Wednesday, May 27, 2020

the last book I ever read (Patrick Radden Keefe's Say Nothing: A True Story of Murder and Memory in Northern Ireland, excerpt nine)

from Say Nothing: A True Story of Murder and Memory in Northern Ireland by Patrick Radden Keefe:

Father Reid ran to the men. One of them was clearly dead, but the other stirred; when Reid leaned close, he could hear the sound of breathing. Reid looked up frantically at the people standing around and asked if anybody knew how to resuscitate someone. Nobody responded. They just stood there, watching. Reid crouched over the body and placed his mouth on the soldier’s mouth, trying to breathe the life back into him. But eventually the breathing stopped, and someone said, “Father, that man is dead.”

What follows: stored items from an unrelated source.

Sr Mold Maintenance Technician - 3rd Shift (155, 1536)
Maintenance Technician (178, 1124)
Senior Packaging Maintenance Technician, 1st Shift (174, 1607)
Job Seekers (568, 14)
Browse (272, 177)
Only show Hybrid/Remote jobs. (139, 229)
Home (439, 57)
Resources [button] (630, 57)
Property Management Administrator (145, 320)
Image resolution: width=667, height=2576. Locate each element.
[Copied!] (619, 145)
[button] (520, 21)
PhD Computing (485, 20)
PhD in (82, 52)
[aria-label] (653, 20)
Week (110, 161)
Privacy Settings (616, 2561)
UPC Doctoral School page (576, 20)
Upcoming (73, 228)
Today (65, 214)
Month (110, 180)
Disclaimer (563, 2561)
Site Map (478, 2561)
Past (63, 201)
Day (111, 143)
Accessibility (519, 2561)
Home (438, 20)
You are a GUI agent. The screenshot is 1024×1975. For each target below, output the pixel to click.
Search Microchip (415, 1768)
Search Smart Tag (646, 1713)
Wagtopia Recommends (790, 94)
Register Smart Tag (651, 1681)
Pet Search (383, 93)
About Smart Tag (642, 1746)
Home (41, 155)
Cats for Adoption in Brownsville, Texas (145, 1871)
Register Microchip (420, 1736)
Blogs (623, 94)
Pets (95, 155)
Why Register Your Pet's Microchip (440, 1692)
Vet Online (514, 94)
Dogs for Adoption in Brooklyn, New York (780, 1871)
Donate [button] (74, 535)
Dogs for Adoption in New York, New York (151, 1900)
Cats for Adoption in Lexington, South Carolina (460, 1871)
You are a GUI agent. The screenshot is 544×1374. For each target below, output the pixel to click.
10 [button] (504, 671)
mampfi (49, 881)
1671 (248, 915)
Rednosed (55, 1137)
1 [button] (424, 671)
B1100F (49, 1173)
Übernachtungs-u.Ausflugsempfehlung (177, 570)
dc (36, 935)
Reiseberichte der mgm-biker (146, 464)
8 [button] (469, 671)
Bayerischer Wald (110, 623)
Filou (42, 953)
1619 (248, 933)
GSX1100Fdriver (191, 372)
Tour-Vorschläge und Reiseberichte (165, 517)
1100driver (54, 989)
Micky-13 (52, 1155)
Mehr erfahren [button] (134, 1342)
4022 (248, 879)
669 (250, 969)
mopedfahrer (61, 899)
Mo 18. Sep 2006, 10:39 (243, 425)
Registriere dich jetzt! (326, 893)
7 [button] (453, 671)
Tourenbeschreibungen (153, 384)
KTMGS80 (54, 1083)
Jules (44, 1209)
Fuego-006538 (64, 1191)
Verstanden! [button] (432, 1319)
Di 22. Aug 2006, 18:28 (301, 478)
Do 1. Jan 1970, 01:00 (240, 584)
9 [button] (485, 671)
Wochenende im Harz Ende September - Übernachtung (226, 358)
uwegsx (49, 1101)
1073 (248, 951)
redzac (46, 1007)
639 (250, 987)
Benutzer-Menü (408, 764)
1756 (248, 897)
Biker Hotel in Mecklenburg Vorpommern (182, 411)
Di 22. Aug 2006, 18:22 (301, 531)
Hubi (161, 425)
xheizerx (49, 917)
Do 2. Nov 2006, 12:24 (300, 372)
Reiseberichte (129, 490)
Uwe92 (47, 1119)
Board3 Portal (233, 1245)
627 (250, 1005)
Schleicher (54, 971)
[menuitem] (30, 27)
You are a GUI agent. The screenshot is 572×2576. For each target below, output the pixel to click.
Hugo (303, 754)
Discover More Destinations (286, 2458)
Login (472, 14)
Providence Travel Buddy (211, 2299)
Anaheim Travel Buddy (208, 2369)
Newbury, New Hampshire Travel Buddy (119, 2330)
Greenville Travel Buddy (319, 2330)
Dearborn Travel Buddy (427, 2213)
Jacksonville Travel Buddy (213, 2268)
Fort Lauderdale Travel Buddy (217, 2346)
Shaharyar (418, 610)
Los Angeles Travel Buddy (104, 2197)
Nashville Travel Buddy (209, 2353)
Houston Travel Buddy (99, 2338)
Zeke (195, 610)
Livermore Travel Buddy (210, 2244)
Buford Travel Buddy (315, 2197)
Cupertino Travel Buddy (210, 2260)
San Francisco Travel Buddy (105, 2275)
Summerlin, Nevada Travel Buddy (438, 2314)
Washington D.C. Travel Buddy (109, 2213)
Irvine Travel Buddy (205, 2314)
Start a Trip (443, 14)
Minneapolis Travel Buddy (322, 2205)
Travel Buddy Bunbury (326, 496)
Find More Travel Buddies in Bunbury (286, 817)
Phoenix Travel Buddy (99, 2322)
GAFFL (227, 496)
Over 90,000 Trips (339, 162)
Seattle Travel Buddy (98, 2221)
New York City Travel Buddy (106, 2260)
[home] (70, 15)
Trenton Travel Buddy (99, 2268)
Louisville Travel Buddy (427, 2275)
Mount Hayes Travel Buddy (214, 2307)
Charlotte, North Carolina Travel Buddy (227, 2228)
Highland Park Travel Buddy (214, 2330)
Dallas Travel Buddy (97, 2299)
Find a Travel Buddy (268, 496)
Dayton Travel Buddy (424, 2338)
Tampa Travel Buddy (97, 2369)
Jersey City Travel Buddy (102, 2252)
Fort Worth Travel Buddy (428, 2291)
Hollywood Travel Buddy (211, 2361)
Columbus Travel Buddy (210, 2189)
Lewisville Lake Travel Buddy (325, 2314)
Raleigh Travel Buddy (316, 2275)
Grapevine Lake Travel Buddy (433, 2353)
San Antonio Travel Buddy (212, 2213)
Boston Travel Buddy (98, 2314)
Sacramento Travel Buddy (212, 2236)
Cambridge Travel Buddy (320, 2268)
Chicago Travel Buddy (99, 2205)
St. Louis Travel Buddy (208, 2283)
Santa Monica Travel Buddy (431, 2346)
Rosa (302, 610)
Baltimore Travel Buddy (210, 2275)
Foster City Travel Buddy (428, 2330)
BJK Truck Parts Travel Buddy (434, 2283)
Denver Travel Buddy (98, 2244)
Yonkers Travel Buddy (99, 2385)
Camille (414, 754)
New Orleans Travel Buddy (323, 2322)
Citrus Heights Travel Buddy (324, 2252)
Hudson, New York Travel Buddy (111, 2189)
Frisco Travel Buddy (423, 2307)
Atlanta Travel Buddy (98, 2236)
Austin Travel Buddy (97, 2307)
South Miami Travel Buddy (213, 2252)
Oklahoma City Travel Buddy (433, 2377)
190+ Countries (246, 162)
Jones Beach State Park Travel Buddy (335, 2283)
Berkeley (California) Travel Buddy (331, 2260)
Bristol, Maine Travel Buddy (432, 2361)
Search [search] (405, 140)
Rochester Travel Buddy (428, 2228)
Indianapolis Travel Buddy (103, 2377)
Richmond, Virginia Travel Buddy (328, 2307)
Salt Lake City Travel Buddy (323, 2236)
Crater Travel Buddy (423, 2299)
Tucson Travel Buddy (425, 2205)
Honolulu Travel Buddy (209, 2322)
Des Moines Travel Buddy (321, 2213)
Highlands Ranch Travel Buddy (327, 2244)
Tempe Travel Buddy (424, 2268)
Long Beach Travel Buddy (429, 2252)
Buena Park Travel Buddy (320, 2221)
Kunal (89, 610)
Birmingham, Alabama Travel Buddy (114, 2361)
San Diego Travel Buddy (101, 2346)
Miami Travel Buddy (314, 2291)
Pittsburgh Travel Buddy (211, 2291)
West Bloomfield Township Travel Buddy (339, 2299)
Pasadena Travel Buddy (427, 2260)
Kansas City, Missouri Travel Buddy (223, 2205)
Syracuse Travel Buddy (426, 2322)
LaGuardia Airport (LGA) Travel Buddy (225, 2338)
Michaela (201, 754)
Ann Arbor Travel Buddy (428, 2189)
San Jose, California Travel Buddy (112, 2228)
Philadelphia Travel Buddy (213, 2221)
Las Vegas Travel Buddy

Reid looked up, and as he did, a photographer standing some distance away took a picture that would become perhaps the most indelible image of the Troubles: a priest, clad in black, on his knees, ministering to a man who has just died, lying with his arms splayed, like Christ, on the ground before him. Reid looks directly at the camera, a witness to the horror, his own thin lips smeared dark with the dead man’s blood. Reid did not know if either of the soldiers was Catholic, but he anointed them both, as he had anointed the bodies of the slain mourners at Milltown Cemetery several days earlier, and delivered the last rites.